:: DATA TO EXAMINE
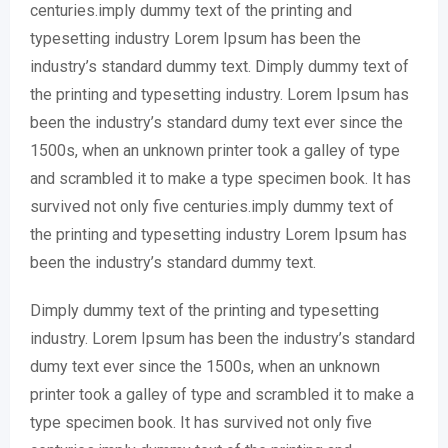
centuries.imply dummy text of the printing and
typesetting industry Lorem Ipsum has been the
industry’s standard dummy text. Dimply dummy text of
the printing and typesetting industry. Lorem Ipsum has
been the industry’s standard dumy text ever since the
1500s, when an unknown printer took a galley of type
and scrambled it to make a type specimen book. It has
survived not only five centuries.imply dummy text of
the printing and typesetting industry Lorem Ipsum has
been the industry’s standard dummy text.
Dimply dummy text of the printing and typesetting
industry. Lorem Ipsum has been the industry’s standard
dumy text ever since the 1500s, when an unknown
printer took a galley of type and scrambled it to make a
type specimen book. It has survived not only five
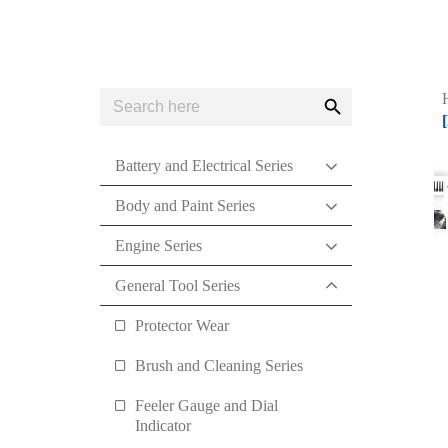
Search
Search
for:
Button
Battery and Electrical Series
Body and Paint Series
Engine Series
General Tool Series
Protector Wear
Brush and Cleaning Series
Feeler Gauge and Dial
Indicator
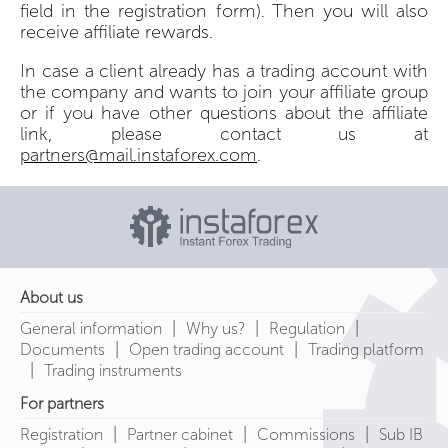
field in the registration form). Then you will also
receive affiliate rewards.
In case a client already has a trading account with
the company and wants to join your affiliate group
or if you have other questions about the affiliate
link, please contact us at
partners@mail.instaforex.com
.
About us
|
|
|
General information
Why us?
Regulation
|
|
Documents
Open trading account
Trading platform
|
Trading instruments
For partners
|
|
|
Registration
Partner cabinet
Commissions
Sub IB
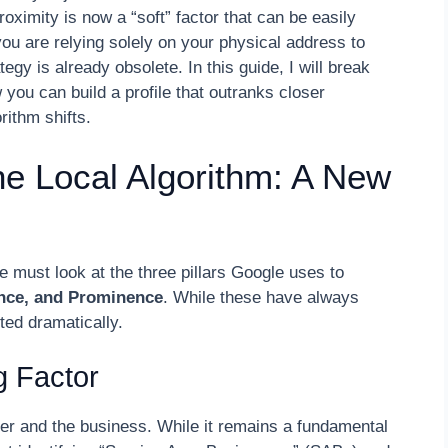
roximity is now a “soft” factor that can be easily
ou are relying solely on your physical address to
gy is already obsolete. In this guide, I will break
 you can build a profile that outranks closer
rithm shifts.
the Local Algorithm: A New
e must look at the three pillars Google uses to
ance, and Prominence
. While these have always
ted dramatically.
g Factor
er and the business. While it remains a fundamental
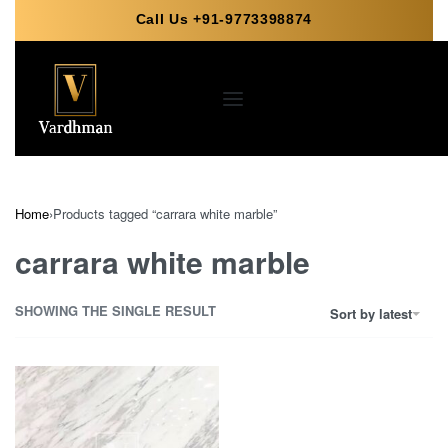
Call Us +91-9773398874
Home
›
Products tagged “carrara white marble”
carrara white marble
SHOWING THE SINGLE RESULT
Sort by latest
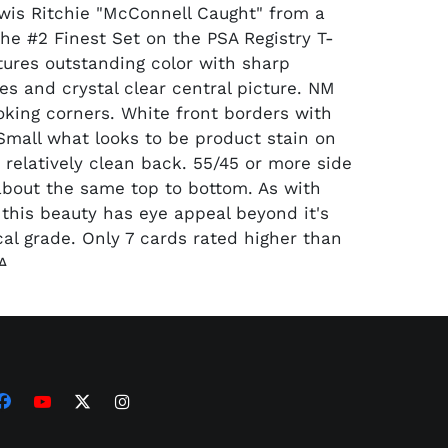
is Ritchie "McConnell Caught" from a
the #2 Finest Set on the PSA Registry T-
tures outstanding color with sharp
es and crystal clear central picture. NM
king corners. White front borders with
 Small what looks to be product stain on
 relatively clean back. 55/45 or more side
about the same top to bottom. As with
this beauty has eye appeal beyond it's
cal grade. Only 7 cards rated higher than
A.
300.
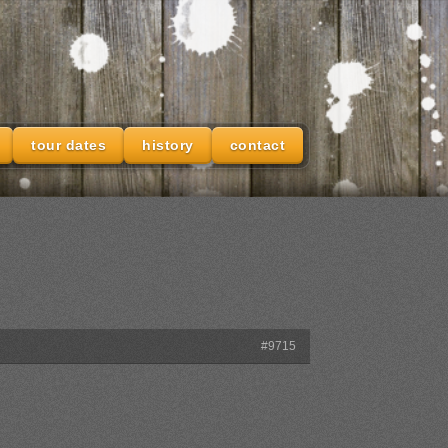
tour dates
history
contact
#9715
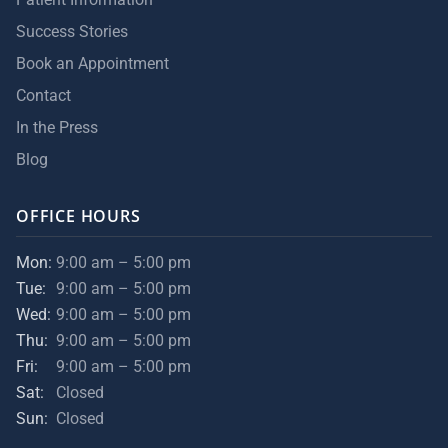
Success Stories
Book an Appointment
Contact
In the Press
Blog
OFFICE HOURS
Mon:
9:00 am – 5:00 pm
Tue:
9:00 am – 5:00 pm
Wed:
9:00 am – 5:00 pm
Thu:
9:00 am – 5:00 pm
Fri:
9:00 am – 5:00 pm
Sat:
Closed
Sun:
Closed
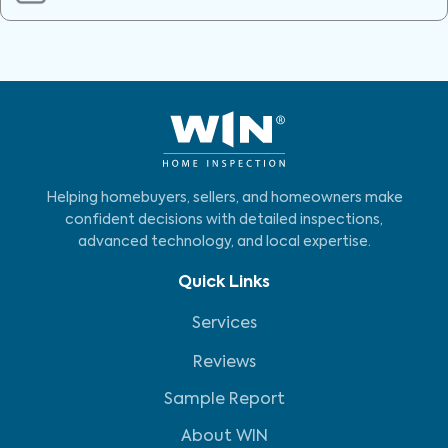
Helping homebuyers, sellers, and homeowners make
confident decisions with detailed inspections,
advanced technology, and local expertise.
Quick Links
Services
Reviews
Sample Report
About WIN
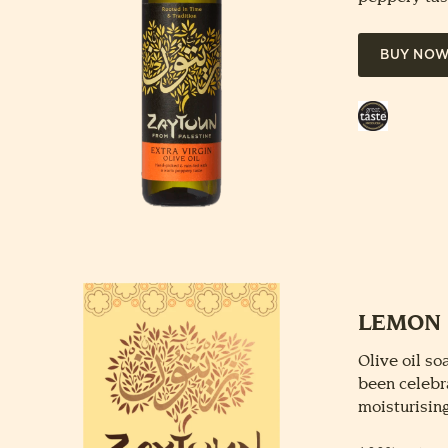
BUY NO
Great
Taste
Award
LEMON 
Olive oil s
been celebra
moisturising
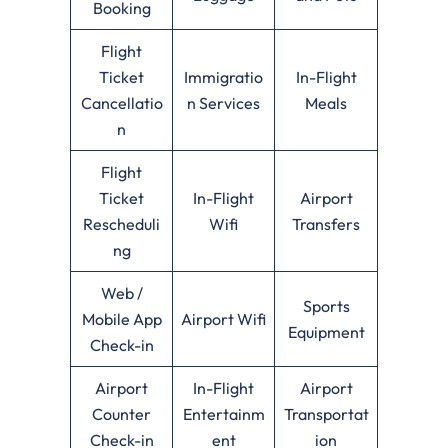
Booking
Flight
Ticket
Immigratio
In-Flight
Cancellatio
n Services
Meals
n
Flight
Ticket
In-Flight
Airport
Rescheduli
Wifi
Transfers
ng
Web /
Sports
Mobile App
Airport Wifi
Equipment
Check-in
Airport
In-Flight
Airport
Counter
Entertainm
Transportat
Check-in
ent
ion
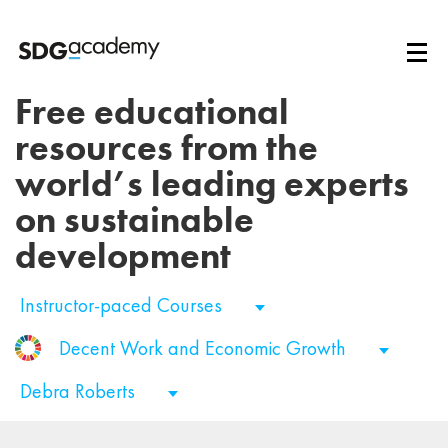
Free educational
resources from the
world’s leading experts
on sustainable
development
Instructor-paced Courses
Decent Work and Economic Growth
Debra Roberts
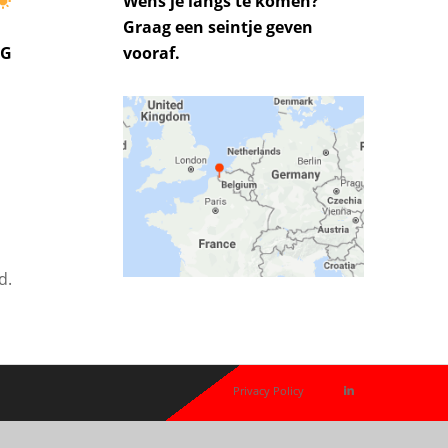
Wens je langs te komen?
Graag een seintje geven
UG
vooraf.
d.
Privacy Policy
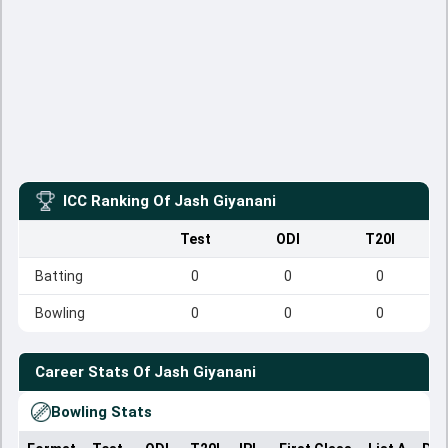
ICC Ranking Of
Jash Giyanani
Test
ODI
T20I
Batting
0
0
0
Bowling
0
0
0
Career Stats Of
Jash Giyanani
Bowling Stats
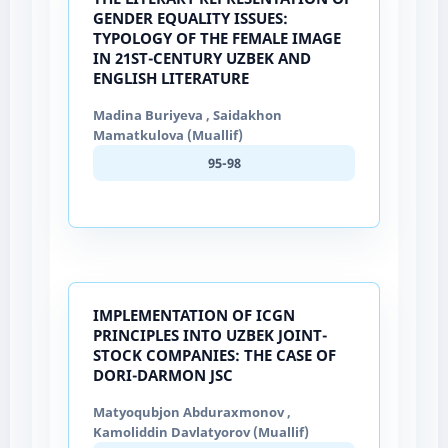
GENDER EQUALITY ISSUES:
TYPOLOGY OF THE FEMALE IMAGE
IN 21ST-CENTURY UZBEK AND
ENGLISH LITERATURE
Madina Buriyeva , Saidakhon
Mamatkulova (Muallif)
95-98
IMPLEMENTATION OF ICGN
PRINCIPLES INTO UZBEK JOINT-
STOCK COMPANIES: THE CASE OF
DORI-DARMON JSC
Matyoqubjon Abduraxmonov ,
Kamoliddin Davlatyorov (Muallif)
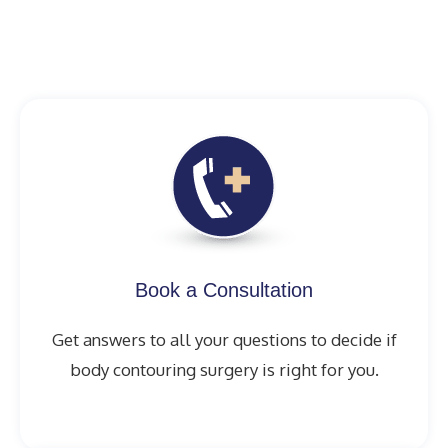
Book a Consultation
Get answers to all your questions to decide if
body contouring surgery is right for you.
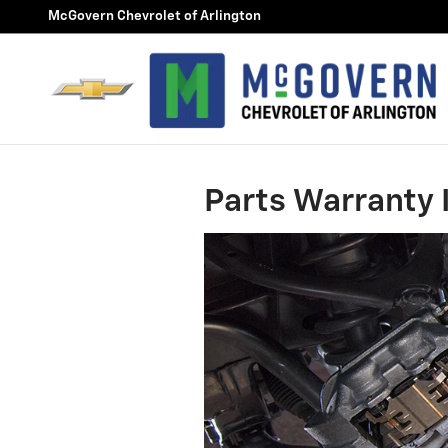
Skip to main content
McGovern Chevrolet of Arlington
Parts Warranty 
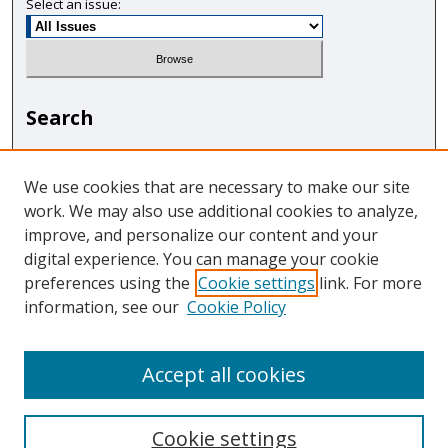
Select an issue:
Search
Enter search terms:
We use cookies that are necessary to make our site
work. We may also use additional cookies to analyze,
improve, and personalize our content and your
digital experience. You can manage your cookie
Select context to search:
preferences using the
Cookie settings
link. For more
information, see our
Cookie Policy
Advanced Search
Accept all cookies
Cookie settings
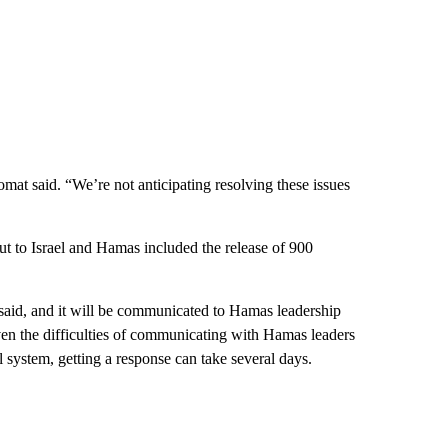
lomat said. “We’re not anticipating resolving these issues
put to Israel and Hamas included the release of 900
 said, and it will be communicated to Hamas leadership
ven the difficulties of communicating with Hamas leaders
 system, getting a response can take several days.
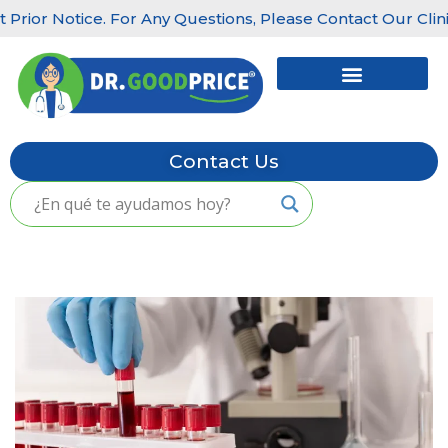
ior Notice. For Any Questions, Please Contact Our Clinics:
Skip
to
content
Contact Us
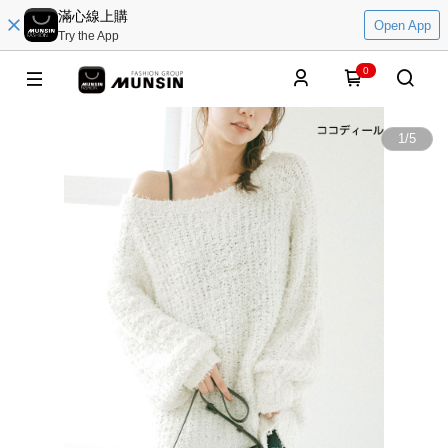
滿心線上購
Open App
Try the App
0
1
/
5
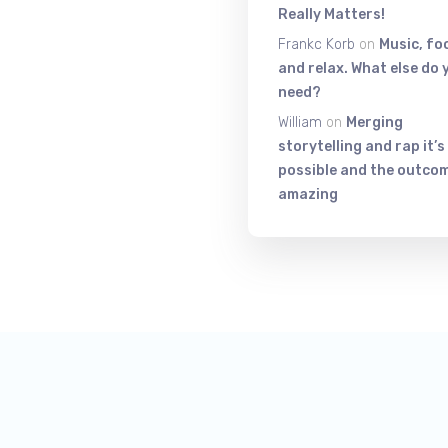
Really Matters!
Frankc Korb
on
Music, fo
and relax. What else do 
need?
William
on
Merging
storytelling and rap it’s
possible and the outcom
amazing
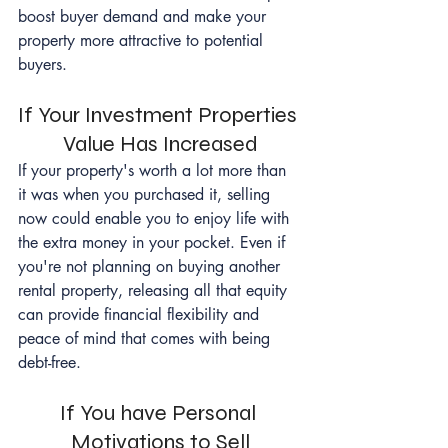
boost buyer demand and make your 
property more attractive to potential 
buyers.
If Your Investment Properties 
Value Has Increased
If your property's worth a lot more than 
it was when you purchased it, selling 
now could enable you to enjoy life with 
the extra money in your pocket. Even if 
you're not planning on buying another 
rental property, releasing all that equity 
can provide financial flexibility and 
peace of mind that comes with being 
debt-free.
If You have Personal 
Motivations to Sell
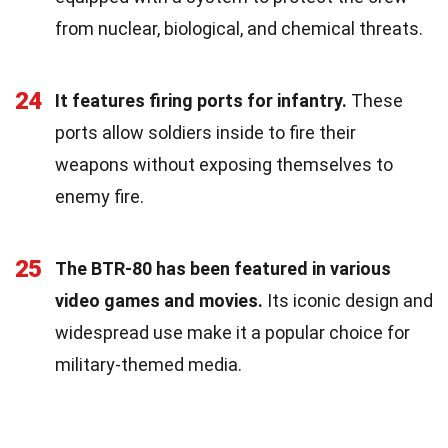
from nuclear, biological, and chemical threats.
24
It features firing ports for infantry.
These
ports allow soldiers inside to fire their
weapons without exposing themselves to
enemy fire.
25
The BTR-80 has been featured in various
video games and movies.
Its iconic design and
widespread use make it a popular choice for
military-themed media.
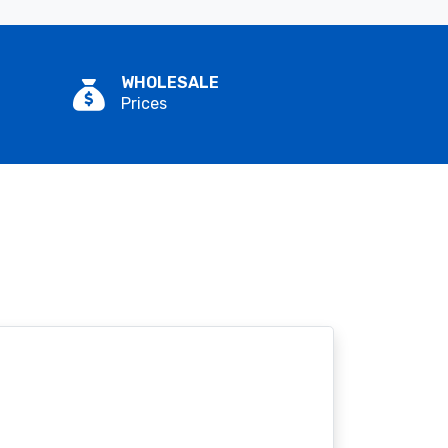
WHOLESALE
Prices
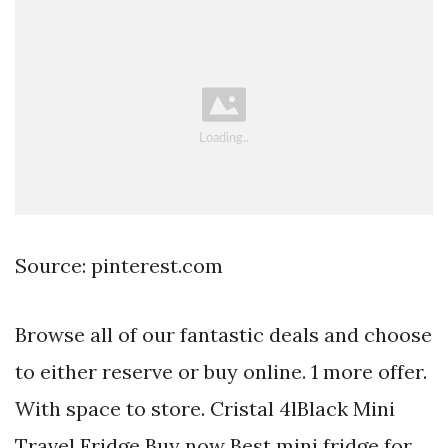
Source: pinterest.com
Browse all of our fantastic deals and choose
to either reserve or buy online. 1 more offer.
With space to store. Cristal 4lBlack Mini
Travel Fridge Buy now Best mini fridge for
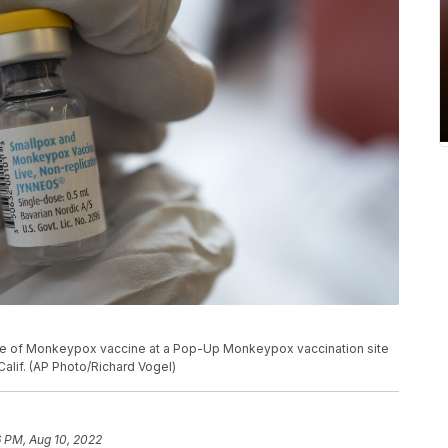
tle of Monkeypox vaccine at a Pop-Up Monkeypox vaccination site
alif. (AP Photo/Richard Vogel)
 PM, Aug 10, 2022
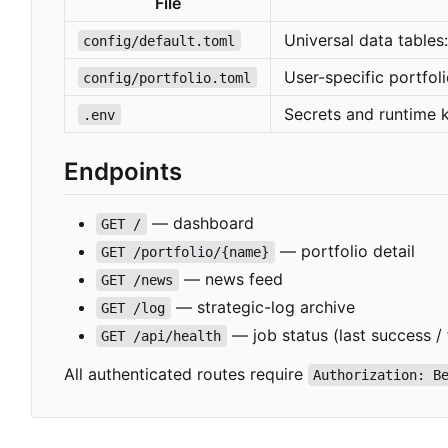
File
Universal data tables
config/default.toml
User-specific portfol
config/portfolio.toml
Secrets and runtime 
.env
Endpoints
— dashboard
GET /
— portfolio detail
GET /portfolio/{name}
— news feed
GET /news
— strategic-log archive
GET /log
— job status (last success / 
GET /api/health
All authenticated routes require
Authorization: B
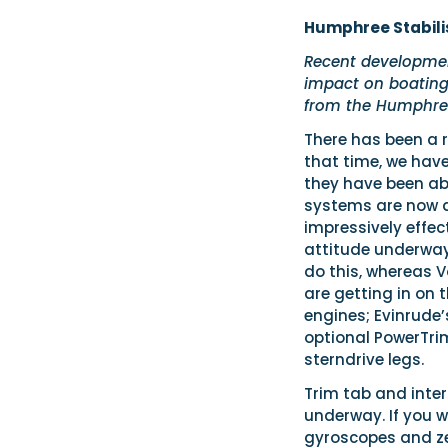
Humphree Stabili
Recent developmen
impact on boating.
from the Humphree
There has been a r
that time, we hav
they have been ab
systems are now a
impressively effec
attitude underway.
do this, whereas V
are getting in on 
engines; Evinrude’
optional PowerTri
sterndrive legs.
Trim tab and inter
underway. If you w
gyroscopes and ze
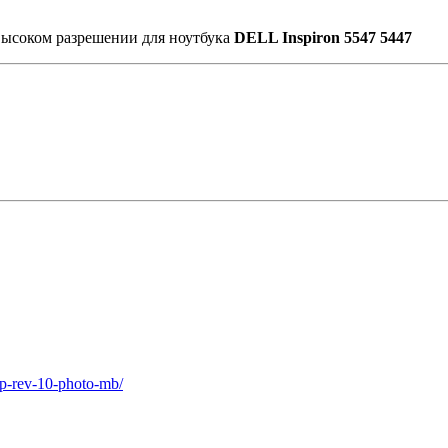
высоком разрешении для ноутбука
DELL Inspiron 5547 5447
2p-rev-10-photo-mb/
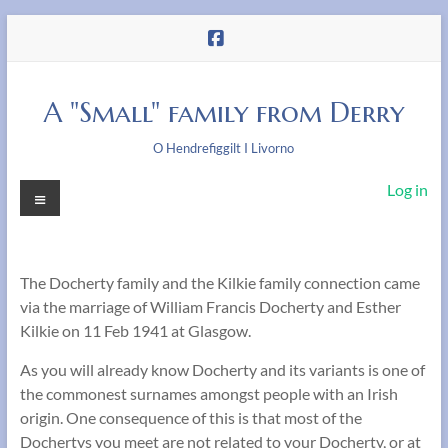
Skip
to
content
A "Small" family from Derry
O Hendrefiggilt I Livorno
Menu
Log in
The Docherty family and the Kilkie family connection came
via the marriage of William Francis Docherty and Esther
Kilkie on 11 Feb 1941 at Glasgow.
As you will already know Docherty and its variants is one of
the commonest surnames amongst people with an Irish
origin. One consequence of this is that most of the
Dochertys you meet are not related to your Docherty, or at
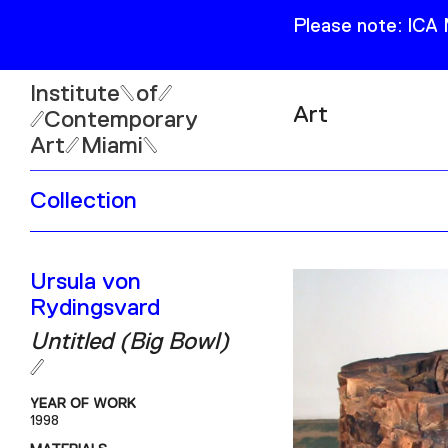
Please note: ICA
Institute
of
Art
Contemporary
Art
Miami
Exhibitions
Collection
Collection
Open
Publications
Wed–Sun: 11am–6pm
Ursula von
Mon–Tue: Closed
Rydingsvard
Untitled (Big Bowl)
YEAR OF WORK
61 NE 41st Street Miami,
1998
FL 331377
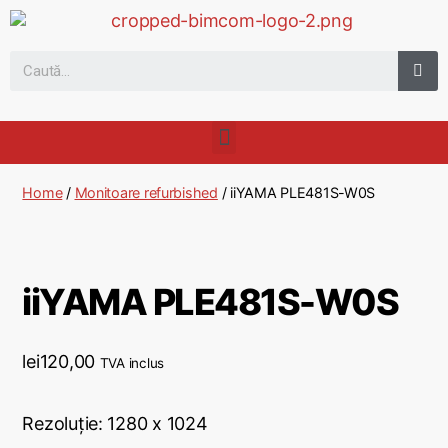
Home
/
Monitoare refurbished
/ iiYAMA PLE481S-W0S
iiYAMA PLE481S-W0S
lei
120,00
TVA inclus
Rezoluție: 1280 x 1024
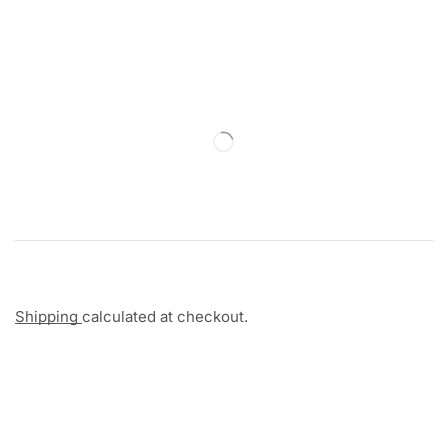
Shipping
calculated at checkout.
::::
## EXERCISE REQUIREMENTS
Could you transcribe exactly the lines from the start of the records through the line containing "been the industry’s standard dumy", both ends included, leaving the pictures out?

## ANSWER TO THIS TASK
centuries.imply dummy text of the printing and
typesetting industry Lorem Ipsum has been the
industry’s standard dummy text. Dimply dummy text of
the printing and typesetting industry. Lorem Ipsum has
been the industry’s standard dumy text ever since the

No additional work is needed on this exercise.